→ Action item: How many lines below hold "chart"? Answer with only the number.

(Data excerpts)

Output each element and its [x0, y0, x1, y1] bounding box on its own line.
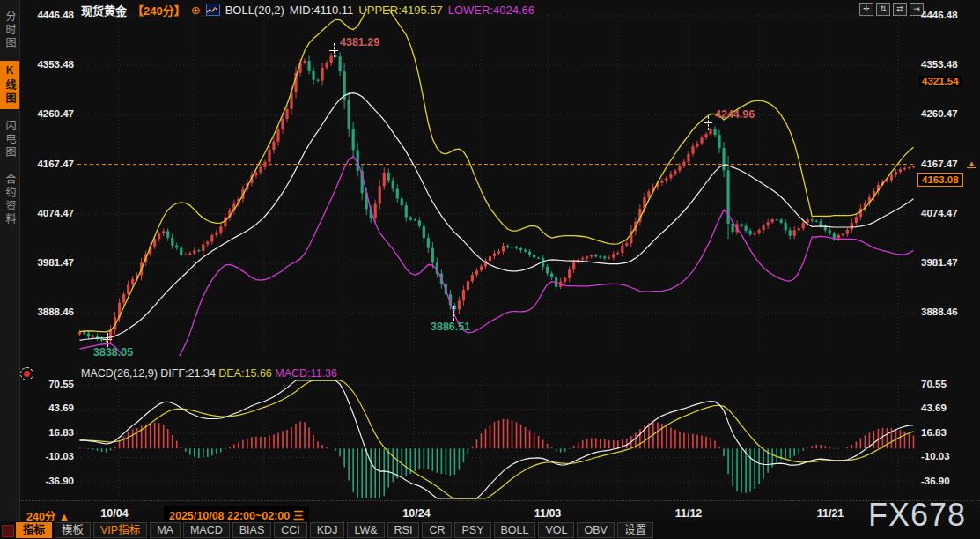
toolbar-item-lw[interactable]: LW& — [347, 522, 384, 538]
extreme-cross-marker — [446, 306, 461, 321]
sidebar-tab-contract-info[interactable]: 合约资料 — [0, 170, 19, 230]
macd-tick: -36.90 — [921, 476, 950, 486]
price-tick: 3888.46 — [921, 306, 958, 317]
macd-tick: -10.03 — [921, 451, 950, 461]
price-tick: 4446.48 — [26, 10, 74, 20]
sidebar-tab-time-chart[interactable]: 分时图 — [0, 7, 19, 54]
toolbar-item-vip[interactable]: VIP指标 — [93, 522, 147, 538]
toolbar-item-obv[interactable]: OBV — [577, 522, 614, 538]
toolbar-item-cr[interactable]: CR — [422, 522, 452, 538]
toolbar-item-settings[interactable]: 设置 — [617, 522, 653, 538]
macd-chart[interactable] — [77, 379, 916, 500]
main-price-chart[interactable] — [77, 9, 916, 356]
macd-tick: 70.55 — [26, 379, 74, 389]
price-tick: 4446.48 — [921, 10, 958, 20]
toolbar-item-vol[interactable]: VOL — [538, 522, 574, 538]
macd-dea-value: DEA:15.66 — [218, 367, 271, 380]
extreme-cross-marker — [100, 333, 114, 347]
timeline-date: 10/04 — [100, 507, 128, 520]
macd-diff-value: DIFF:21.34 — [160, 367, 216, 380]
sidebar-tab-lightning-chart[interactable]: 闪电图 — [0, 116, 19, 163]
macd-tick: 16.83 — [921, 427, 947, 438]
sidebar-tab-kline-chart[interactable]: K线图 — [0, 61, 19, 109]
price-tick: 4260.47 — [26, 108, 74, 119]
annotation-low-mid: 3886.51 — [431, 321, 470, 333]
macd-label: MACD(26,12,9) — [81, 367, 158, 380]
price-tick: 4074.47 — [921, 208, 958, 218]
price-tick: 4353.48 — [26, 59, 74, 70]
toolbar-item-template[interactable]: 模板 — [55, 522, 91, 538]
macd-hist-value: MACD:11.36 — [275, 367, 337, 380]
timeline-date: 11/12 — [675, 507, 703, 520]
price-tick: 4074.47 — [26, 208, 74, 218]
timeline: 240分 ▲ 10/04 2025/10/08 22:00~02:00 三 10… — [19, 500, 980, 522]
macd-tick: -36.90 — [26, 476, 74, 486]
annotation-high-main: 4381.29 — [340, 36, 379, 48]
macd-tick: 16.83 — [26, 427, 74, 438]
price-tick: 3888.46 — [26, 306, 74, 317]
price-tick: 4353.48 — [921, 59, 958, 70]
price-tick: 3981.47 — [921, 257, 958, 268]
macd-header: MACD(26,12,9) DIFF:21.34 DEA:15.66 MACD:… — [81, 367, 337, 380]
macd-tick: 70.55 — [921, 379, 947, 389]
toolbar-item-psy[interactable]: PSY — [454, 522, 490, 538]
timeline-date: 10/24 — [402, 507, 430, 520]
macd-tick: -10.03 — [26, 451, 74, 461]
timeline-date: 11/03 — [534, 507, 562, 520]
macd-tick: 43.69 — [921, 402, 947, 413]
indicator-toolbar: 指标 模板 VIP指标 MA MACD BIAS CCI KDJ LW& RSI… — [0, 521, 980, 539]
app-root: 分时图 K线图 闪电图 合约资料 现货黄金 【240分】 ⊕ BOLL(20,2… — [0, 0, 980, 539]
alert-line-marker-icon: ▲ — [967, 159, 976, 168]
annotation-low-start: 3838.05 — [93, 346, 133, 358]
price-tick: 3981.47 — [26, 257, 74, 268]
toolbar-item-boll[interactable]: BOLL — [494, 522, 536, 538]
extreme-cross-marker — [327, 43, 341, 57]
marked-price-label: 4321.54 — [919, 76, 962, 86]
price-tick: 4167.47 — [921, 159, 958, 169]
fx678-watermark: FX678 — [868, 497, 966, 534]
toolbar-item-bias[interactable]: BIAS — [232, 522, 272, 538]
extreme-cross-marker — [701, 116, 715, 130]
toolbar-item-cci[interactable]: CCI — [274, 522, 307, 538]
toolbar-item-kdj[interactable]: KDJ — [310, 522, 345, 538]
toolbar-item-macd[interactable]: MACD — [183, 522, 230, 538]
corner-indicator-icon — [2, 525, 14, 537]
timeline-date: 11/21 — [817, 507, 844, 520]
sidebar: 分时图 K线图 闪电图 合约资料 — [0, 0, 20, 539]
macd-tick: 43.69 — [26, 402, 74, 413]
toolbar-item-rsi[interactable]: RSI — [387, 522, 420, 538]
price-tick: 4167.47 — [26, 159, 74, 169]
annotation-high-second: 4244.96 — [715, 108, 755, 121]
last-price-badge: 4163.08 — [917, 173, 963, 187]
toolbar-item-indicator[interactable]: 指标 — [16, 522, 52, 538]
price-tick: 4260.47 — [921, 108, 958, 119]
toolbar-item-ma[interactable]: MA — [150, 522, 181, 538]
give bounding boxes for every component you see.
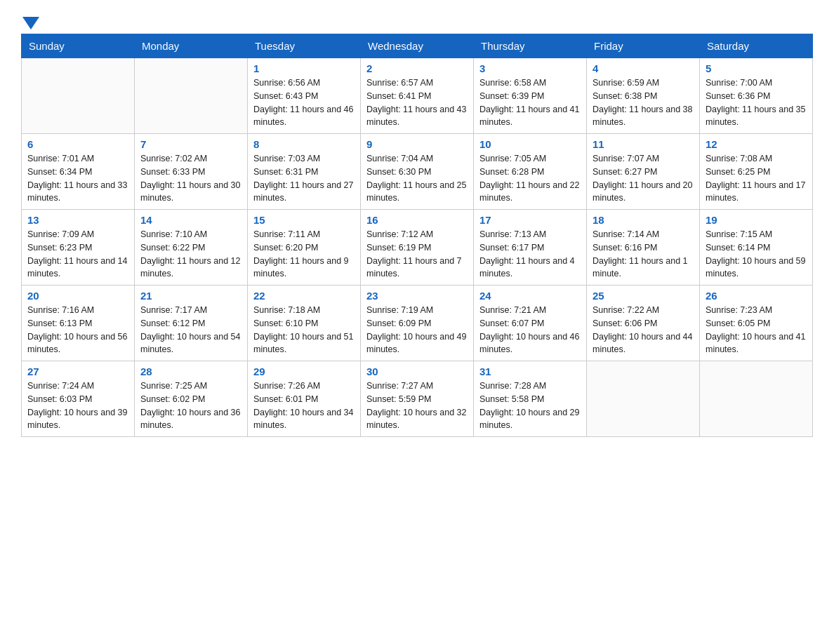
day-info: Sunrise: 7:04 AMSunset: 6:30 PMDaylight:… (366, 152, 468, 205)
day-info: Sunrise: 6:58 AMSunset: 6:39 PMDaylight:… (479, 76, 581, 129)
weekday-header-sunday: Sunday (22, 34, 135, 58)
calendar-cell: 24Sunrise: 7:21 AMSunset: 6:07 PMDayligh… (474, 286, 587, 361)
day-info: Sunrise: 7:12 AMSunset: 6:19 PMDaylight:… (366, 228, 468, 281)
day-info: Sunrise: 7:26 AMSunset: 6:01 PMDaylight:… (253, 380, 355, 432)
calendar-week-3: 13Sunrise: 7:09 AMSunset: 6:23 PMDayligh… (22, 210, 813, 286)
calendar-cell: 13Sunrise: 7:09 AMSunset: 6:23 PMDayligh… (22, 210, 135, 286)
day-number: 7 (140, 138, 241, 150)
day-number: 8 (253, 138, 355, 150)
day-number: 26 (706, 290, 807, 302)
day-info: Sunrise: 7:08 AMSunset: 6:25 PMDaylight:… (706, 152, 807, 205)
page-header (21, 14, 813, 27)
calendar-cell (700, 361, 813, 437)
day-number: 29 (253, 365, 355, 377)
day-number: 27 (27, 365, 128, 377)
day-number: 15 (253, 214, 355, 226)
day-info: Sunrise: 7:28 AMSunset: 5:58 PMDaylight:… (479, 380, 581, 432)
day-info: Sunrise: 7:18 AMSunset: 6:10 PMDaylight:… (253, 304, 355, 356)
calendar-week-4: 20Sunrise: 7:16 AMSunset: 6:13 PMDayligh… (22, 286, 813, 361)
calendar-cell: 6Sunrise: 7:01 AMSunset: 6:34 PMDaylight… (22, 134, 135, 210)
calendar-cell: 9Sunrise: 7:04 AMSunset: 6:30 PMDaylight… (361, 134, 474, 210)
day-number: 19 (706, 214, 807, 226)
day-number: 16 (366, 214, 468, 226)
day-number: 25 (593, 290, 694, 302)
day-info: Sunrise: 6:57 AMSunset: 6:41 PMDaylight:… (366, 76, 468, 129)
day-number: 22 (253, 290, 355, 302)
calendar-cell (135, 58, 248, 134)
weekday-header-wednesday: Wednesday (361, 34, 474, 58)
calendar-cell: 30Sunrise: 7:27 AMSunset: 5:59 PMDayligh… (361, 361, 474, 437)
day-info: Sunrise: 7:11 AMSunset: 6:20 PMDaylight:… (253, 228, 355, 281)
day-number: 10 (479, 138, 581, 150)
day-info: Sunrise: 7:22 AMSunset: 6:06 PMDaylight:… (593, 304, 694, 356)
day-number: 12 (706, 138, 807, 150)
day-info: Sunrise: 6:59 AMSunset: 6:38 PMDaylight:… (593, 76, 694, 129)
day-info: Sunrise: 7:14 AMSunset: 6:16 PMDaylight:… (593, 228, 694, 281)
day-info: Sunrise: 7:01 AMSunset: 6:34 PMDaylight:… (27, 152, 128, 205)
day-info: Sunrise: 7:09 AMSunset: 6:23 PMDaylight:… (27, 228, 128, 281)
day-info: Sunrise: 7:24 AMSunset: 6:03 PMDaylight:… (27, 380, 128, 432)
day-number: 28 (140, 365, 241, 377)
day-number: 23 (366, 290, 468, 302)
day-info: Sunrise: 7:02 AMSunset: 6:33 PMDaylight:… (140, 152, 241, 205)
calendar-cell: 2Sunrise: 6:57 AMSunset: 6:41 PMDaylight… (361, 58, 474, 134)
day-info: Sunrise: 7:03 AMSunset: 6:31 PMDaylight:… (253, 152, 355, 205)
day-info: Sunrise: 7:07 AMSunset: 6:27 PMDaylight:… (593, 152, 694, 205)
day-number: 11 (593, 138, 694, 150)
calendar-cell: 22Sunrise: 7:18 AMSunset: 6:10 PMDayligh… (248, 286, 361, 361)
day-number: 4 (593, 62, 694, 74)
day-number: 13 (27, 214, 128, 226)
day-info: Sunrise: 7:27 AMSunset: 5:59 PMDaylight:… (366, 380, 468, 432)
day-number: 3 (479, 62, 581, 74)
calendar-cell: 10Sunrise: 7:05 AMSunset: 6:28 PMDayligh… (474, 134, 587, 210)
day-number: 24 (479, 290, 581, 302)
calendar-cell: 12Sunrise: 7:08 AMSunset: 6:25 PMDayligh… (700, 134, 813, 210)
day-number: 31 (479, 365, 581, 377)
day-info: Sunrise: 7:16 AMSunset: 6:13 PMDaylight:… (27, 304, 128, 356)
day-number: 30 (366, 365, 468, 377)
weekday-header-tuesday: Tuesday (248, 34, 361, 58)
day-info: Sunrise: 7:21 AMSunset: 6:07 PMDaylight:… (479, 304, 581, 356)
calendar-cell: 3Sunrise: 6:58 AMSunset: 6:39 PMDaylight… (474, 58, 587, 134)
day-number: 9 (366, 138, 468, 150)
day-info: Sunrise: 7:10 AMSunset: 6:22 PMDaylight:… (140, 228, 241, 281)
calendar-cell: 19Sunrise: 7:15 AMSunset: 6:14 PMDayligh… (700, 210, 813, 286)
weekday-header-saturday: Saturday (700, 34, 813, 58)
calendar-header: SundayMondayTuesdayWednesdayThursdayFrid… (22, 34, 813, 58)
day-info: Sunrise: 7:15 AMSunset: 6:14 PMDaylight:… (706, 228, 807, 281)
day-info: Sunrise: 7:13 AMSunset: 6:17 PMDaylight:… (479, 228, 581, 281)
weekday-header-friday: Friday (587, 34, 700, 58)
calendar-table: SundayMondayTuesdayWednesdayThursdayFrid… (21, 34, 813, 437)
calendar-cell: 14Sunrise: 7:10 AMSunset: 6:22 PMDayligh… (135, 210, 248, 286)
day-number: 18 (593, 214, 694, 226)
calendar-cell: 23Sunrise: 7:19 AMSunset: 6:09 PMDayligh… (361, 286, 474, 361)
calendar-cell: 11Sunrise: 7:07 AMSunset: 6:27 PMDayligh… (587, 134, 700, 210)
calendar-cell: 28Sunrise: 7:25 AMSunset: 6:02 PMDayligh… (135, 361, 248, 437)
day-number: 21 (140, 290, 241, 302)
calendar-cell: 4Sunrise: 6:59 AMSunset: 6:38 PMDaylight… (587, 58, 700, 134)
calendar-body: 1Sunrise: 6:56 AMSunset: 6:43 PMDaylight… (22, 58, 813, 437)
day-number: 14 (140, 214, 241, 226)
calendar-cell: 27Sunrise: 7:24 AMSunset: 6:03 PMDayligh… (22, 361, 135, 437)
logo (21, 14, 39, 27)
day-info: Sunrise: 7:00 AMSunset: 6:36 PMDaylight:… (706, 76, 807, 129)
calendar-cell: 8Sunrise: 7:03 AMSunset: 6:31 PMDaylight… (248, 134, 361, 210)
calendar-cell (587, 361, 700, 437)
calendar-cell: 5Sunrise: 7:00 AMSunset: 6:36 PMDaylight… (700, 58, 813, 134)
day-info: Sunrise: 7:05 AMSunset: 6:28 PMDaylight:… (479, 152, 581, 205)
weekday-header-thursday: Thursday (474, 34, 587, 58)
day-info: Sunrise: 7:23 AMSunset: 6:05 PMDaylight:… (706, 304, 807, 356)
calendar-week-2: 6Sunrise: 7:01 AMSunset: 6:34 PMDaylight… (22, 134, 813, 210)
day-number: 1 (253, 62, 355, 74)
calendar-cell: 25Sunrise: 7:22 AMSunset: 6:06 PMDayligh… (587, 286, 700, 361)
calendar-cell: 7Sunrise: 7:02 AMSunset: 6:33 PMDaylight… (135, 134, 248, 210)
day-number: 20 (27, 290, 128, 302)
logo-arrow-icon (22, 17, 39, 29)
calendar-cell: 29Sunrise: 7:26 AMSunset: 6:01 PMDayligh… (248, 361, 361, 437)
weekday-header-monday: Monday (135, 34, 248, 58)
calendar-week-5: 27Sunrise: 7:24 AMSunset: 6:03 PMDayligh… (22, 361, 813, 437)
day-number: 6 (27, 138, 128, 150)
calendar-cell: 15Sunrise: 7:11 AMSunset: 6:20 PMDayligh… (248, 210, 361, 286)
day-info: Sunrise: 7:17 AMSunset: 6:12 PMDaylight:… (140, 304, 241, 356)
day-number: 5 (706, 62, 807, 74)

(End Data excerpts)

→ Task output: 5